Basic MongoDB Operations in Python
Rate this quickstart
Like Python? Want to get started with MongoDB? Welcome to this quick start guide! I'll show you how to set up an Atlas database with some sample data to explore. Then you'll create some data and learn how to read, update and delete it.
You'll need the following installed on your computer to follow along with this tutorial:
- An up-to-date version of Python 3. I wrote the code in this tutorial in Python 3.8, but it should run fine in version 3.6+.
- A code editor of your choice. I recommend either PyCharm or the free VS Code with the official Python extension.
Now you've got your local environment set up, it's time to create a MongoDB database to work with, and to load in some sample data you can explore and modify.
You could create a database on your development machine, but it's easier to get started on the Atlas hosted service without having to learn how to configure a MongoDB cluster.
Get started with an M0 cluster on Atlas today. It's free forever, and it's the easiest way to try out the steps in this blog series.
You'll need to create a new cluster and load it with sample data.
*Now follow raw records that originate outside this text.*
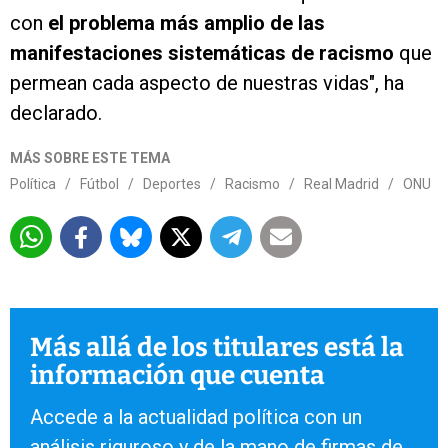
con
el problema más amplio de las
manifestaciones sistemáticas de racismo
que
permean cada aspecto de nuestras vidas", ha
declarado.
MÁS SOBRE ESTE TEMA
Política
/
Fútbol
/
Deportes
/
Racismo
/
Real Madrid
/
ONU
Más allá de los titulares está la
información que cuenta
Accede a la actualidad política con un
análisis riguroso y de la mano de firmas de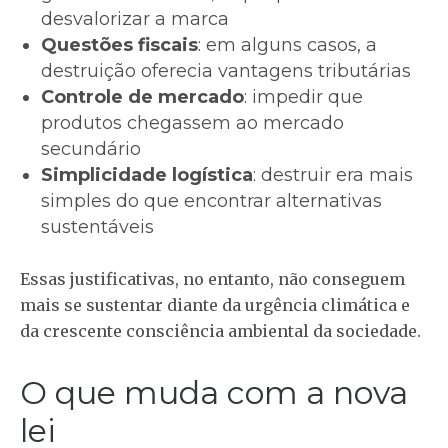
desvalorizar a marca
Questões fiscais
: em alguns casos, a
destruição oferecia vantagens tributárias
Controle de mercado
: impedir que
produtos chegassem ao mercado
secundário
Simplicidade logística
: destruir era mais
simples do que encontrar alternativas
sustentáveis
Essas justificativas, no entanto, não conseguem
mais se sustentar diante da urgência climática e
da crescente consciência ambiental da sociedade.
O que muda com a nova
lei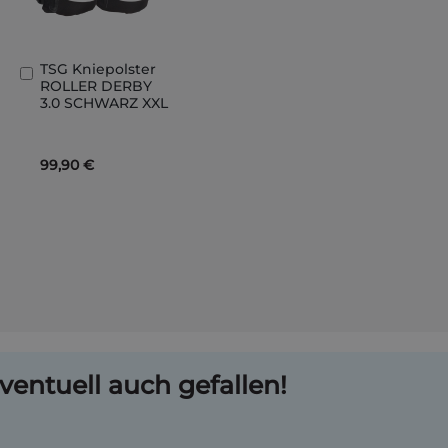
TSG Kniepolster
In
ROLLER DERBY
den
3.0 SCHWARZ XXL
Warenkorb
99,90 €
ventuell auch gefallen!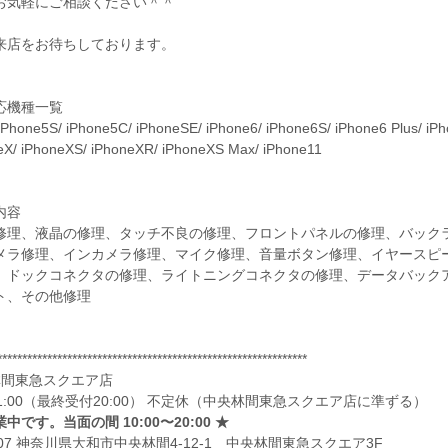
お気軽にご相談ください＾＾
来店をお待ちしております。
応機種一覧
iPhone5S/ iPhone5C/ iPhoneSE/ iPhone6/ iPhone6S/ iPhone6 Plus/ iPho
eX/ iPhoneXS/ iPhoneXR/ iPhoneXS Max/ iPhone11
内容
修理、液晶の修理、タッチ不良の修理、フロントパネルの修理、バック
メラ修理、インカメラ修理、マイク修理、音量ボタン修理、イヤースピ
、ドックコネクタの修理、ライトニングコネクタの修理、データバックア
ト、その他修理
**************************************************************
林間東急スクエア店
～21:00（最終受付20:00） 不定休（中央林間東急スクエア店に準ずる）
中です。当面の間 10:00〜20:00 ★
0007 神奈川県大和市中央林間4-12-1 中央林間東急スクエア3F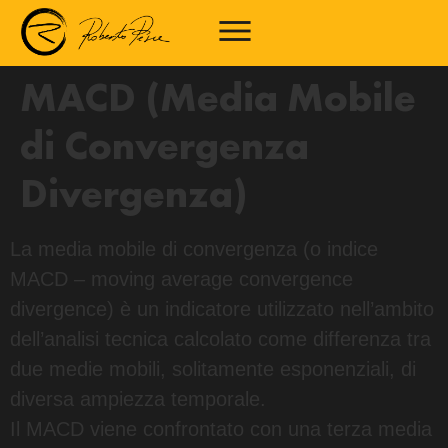
MACD (Media Mobile
di Convergenza
Divergenza)
La media mobile di convergenza (o indice
MACD – moving average convergence
divergence) è un indicatore utilizzato nell’ambito
dell’analisi tecnica calcolato come differenza tra
due medie mobili, solitamente esponenziali, di
diversa ampiezza temporale.
Il MACD viene confrontato con una terza media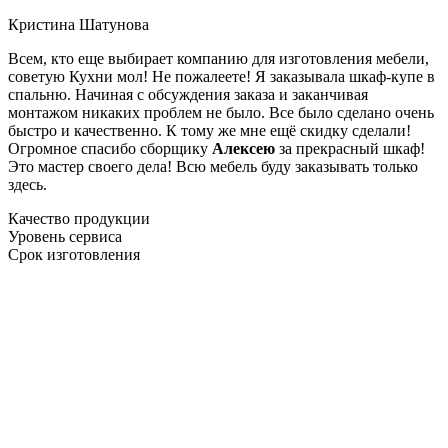
Кристина Шатунова
Всем, кто еще выбирает компанию для изготовления мебели,
советую Кухни мол! Не пожалеете! Я заказывала шкаф-купе в
спальню. Начиная с обсуждения заказа и заканчивая
монтажом никаких проблем не было. Все было сделано очень
быстро и качественно. К тому же мне ещё скидку сделали!
Огромное спасибо сборщику
Алексею
за прекрасный шкаф!
Это мастер своего дела! Всю мебель буду заказывать только
здесь.
Качество продукции
Уровень сервиса
Срок изготовления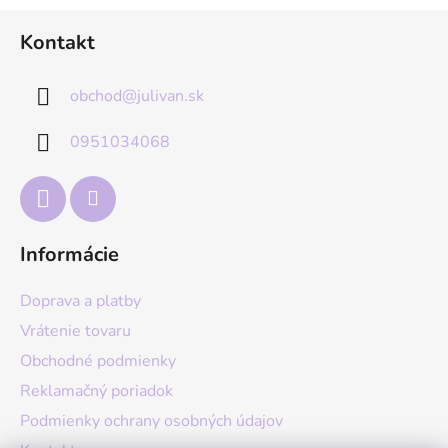
Z
Kontakt
á
p
obchod
@
julivan.sk
ä
t
0951034068
i
e
Informácie
Doprava a platby
Vrátenie tovaru
Obchodné podmienky
Reklamačný poriadok
Podmienky ochrany osobných údajov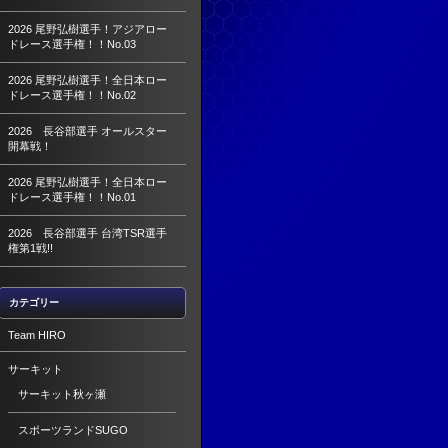
2026 尾野弘樹選手！アジアロー
ドレース選手権！！No.03
2026 尾野弘樹選手！全日本ロー
ドレース選手権！！No.02
2026 長谷部選手 オールスター
開幕戦！
2026 尾野弘樹選手！全日本ロー
ドレース選手権！！No.01
2026 長谷部選手 台湾TSR選手
権第1戦!!
カテゴリー
Team HIRO
サーキット
サーキット秋ヶ瀬
スポーツランドSUGO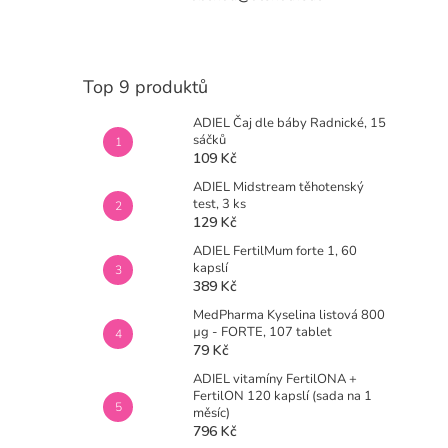
Top 9 produktů
ADIEL Čaj dle báby Radnické, 15
sáčků
109 Kč
ADIEL Midstream těhotenský
test, 3 ks
129 Kč
ADIEL FertilMum forte 1, 60
kapslí
389 Kč
MedPharma Kyselina listová 800
µg - FORTE, 107 tablet
79 Kč
ADIEL vitamíny FertilONA +
FertilON 120 kapslí (sada na 1
měsíc)
796 Kč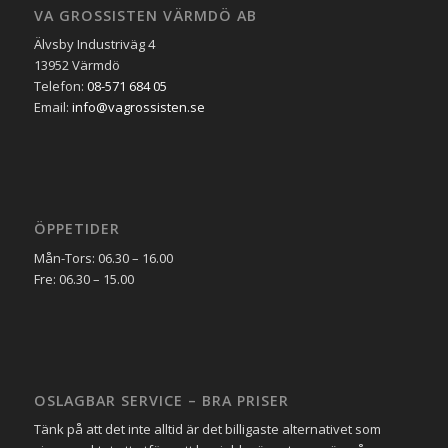
VA GROSSISTEN VÄRMDÖ AB
Älvsby Industriväg 4
13952 Värmdö
Telefon:
08-571 684 05
Email:
info@vagrossisten.se
ÖPPETIDER
Mån-Tors: 06.30 – 16.00
Fre: 06.30 – 15.00
OSLAGBAR SERVICE – BRA PRISER
Tänk på att det inte alltid är det billigaste alternativet som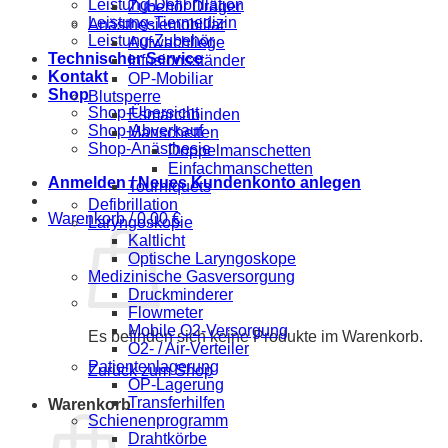
Leistung-Defibrillation
Zubehör Dräger
Leistung-Tiermedizin
Anästhesiemobiliar
Leistung-Zubehör
Aufwachliege
Technischer Service
Infusionsständer
Kontakt
OP-Mobiliar
Shop
Blutsperre
Shop-Übersicht
Esmarchbinden
Shop-Abverkauf
Manschetten
Shop-Anästhesie
Doppelmanschetten
Einfachmanschetten
Anmelden / Neues Kundenkonto anlegen
Tourniquets
Defibrillation
Warenkorb /
0,00
€
Laryngoskopie
Kaltlicht
Optische Laryngoskope
Medizinische Gasversorgung
Druckminderer
Flowmeter
Mobile O2-Versorgung
Es befinden sich keine Produkte im Warenkorb.
O2- / Air-Verteiler
Patientenlagerung
Zurück zum Shop
OP-Lagerung
Transferhilfen
Warenkorb
Schienenprogramm
Drahtkörbe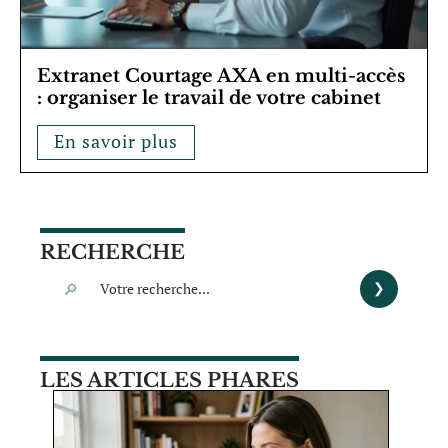
Extranet Courtage AXA en multi-accès
: organiser le travail de votre cabinet
En savoir plus
RECHERCHE
LES ARTICLES PHARES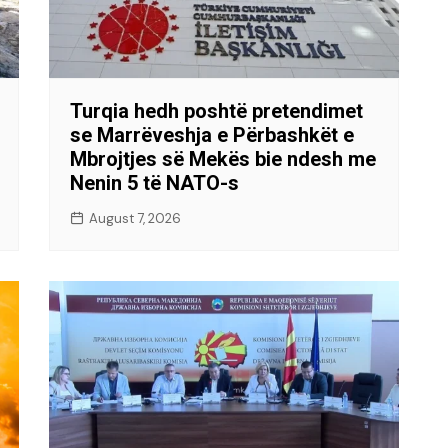
Turqia hedh poshtë pretendimet
se Marrëveshja e Përbashkët e
Mbrojtjes së Mekës bie ndesh me
Nenin 5 të NATO-s
August 7, 2026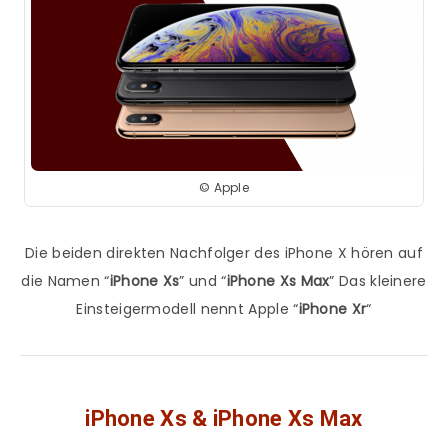
© Apple
Die beiden direkten Nachfolger des iPhone X hören auf
die Namen “
iPhone Xs
” und “
iPhone Xs Max
” Das kleinere
Einsteigermodell nennt Apple “
iPhone Xr
“
iPhone Xs & iPhone Xs Max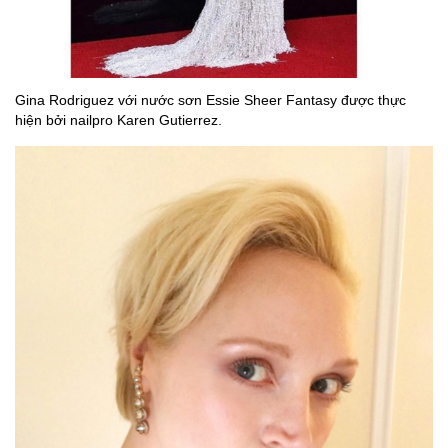
Gina Rodriguez với nước sơn Essie Sheer Fantasy được thực
hiện bởi nailpro Karen Gutierrez.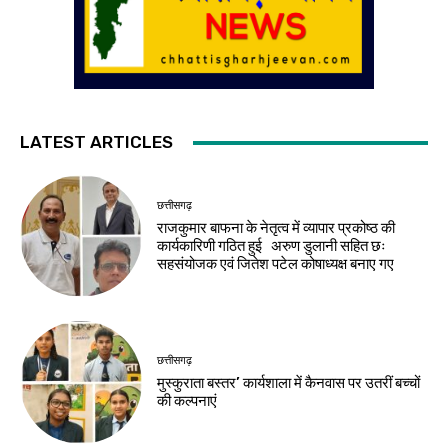
LATEST ARTICLES
छत्तीसगढ़
राजकुमार बाफना के नेतृत्व में व्यापार प्रकोष्ठ की
कार्यकारिणी गठित हुई अरुण डुलानी सहित छः
सहसंयोजक एवं जितेश पटेल कोषाध्यक्ष बनाए गए
छत्तीसगढ़
मुस्कुराता बस्तर’ कार्यशाला में कैनवास पर उतरीं बच्चों
की कल्पनाएं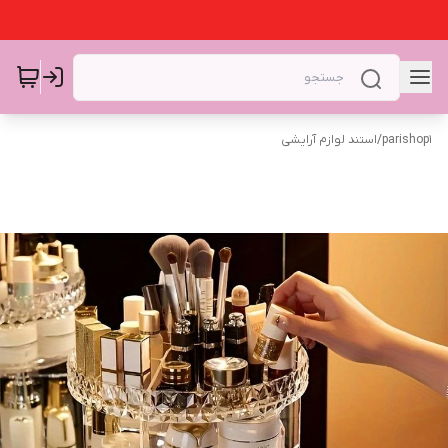
parishop1
/
استند لوازم آرایشی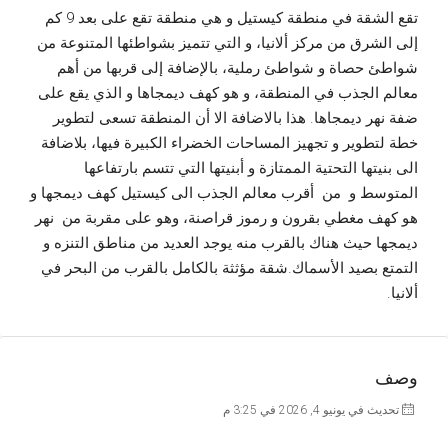
تقع الشقة في منطقة كيستيل و هي منطقة تقع على بعد 9 كم
إلى الشرق من مركز ألانيا، و التي تتميز بشواطئها المتنوعة من
شواطئ حصاة و شواطئ رملية، بالإضافة إلى قربها من أهم
معالم الجذب في المنطقة، و هو كهف ديمجاها و الذي يقع على
ضفة نهر ديمجاها. هذا بالاضافة الا أن المنطقة تسعى لتطوير
خطة لتطوير و تجهيز المساحات الخضراء الكبيرة فيها، بلاضافة
الى بنيتها التحتية الممتازة و أبنيتها التي تتسم بارتفاعها
المتوسط و من أقرب معالم الجذب الى كيستيل كهف ديمجها و
هو كهف مغطي بقرون و رموز قراصنة، وهو على مقربة من نهر
ديمجها حيث هناك بالقرب منه يوجد العديد من مناطق التنزه و
التمتع بصيد الأسماك.شقة مؤثثة بالكامل بالقرب من البحر في
ألانيا.
وصف
تحديث في يونيو 4, 2026 في 3:25 م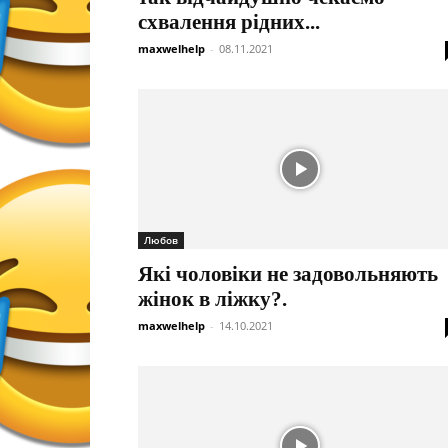
схвалення рідних...
maxwelhelp
-
08.11.2021
Любов
Які чоловіки не задовольняють
жінок в ліжку?.
maxwelhelp
-
14.10.2021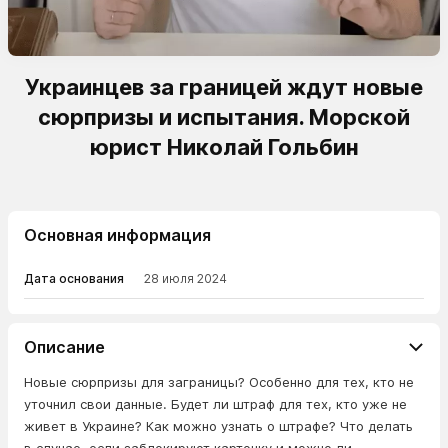
Украинцев за границей ждут новые
сюрпризы и испытания. Морской
юрист Николай Гольбин
Основная информация
Дата основания
28 июля 2024
Описание
Новые сюрпризы для заграницы? Особенно для тех, кто не
уточнил свои данные. Будет ли штраф для тех, кто уже не
живет в Украине? Как можно узнать о штрафе? Что делать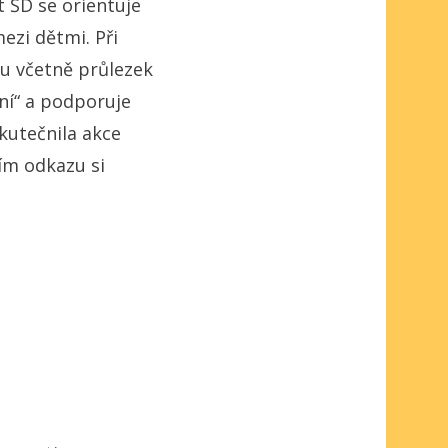
t ŠD se orientuje
ezi dětmi. Při
u včetně průlezek
aní“ a podporuje
kutečnila akce
ím odkazu si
My awesome colleague Maxime Beugnet has created a video tutorial to help you out.
If you don't want to watch the video, the steps are:
- Click "Get started free".
- Enter your details and accept the Terms of Service.
- Create a Starter cluster.
- Select the same cloud provider you're used to, or just leave it as-is. Pick a region that makes sense for you.
- You can change the name of the cluster if you like. I've called mine "PythonQuickstart".
It will take a couple of minutes for your cluster to be provisioned, so while you're waiting you can move on to the next step.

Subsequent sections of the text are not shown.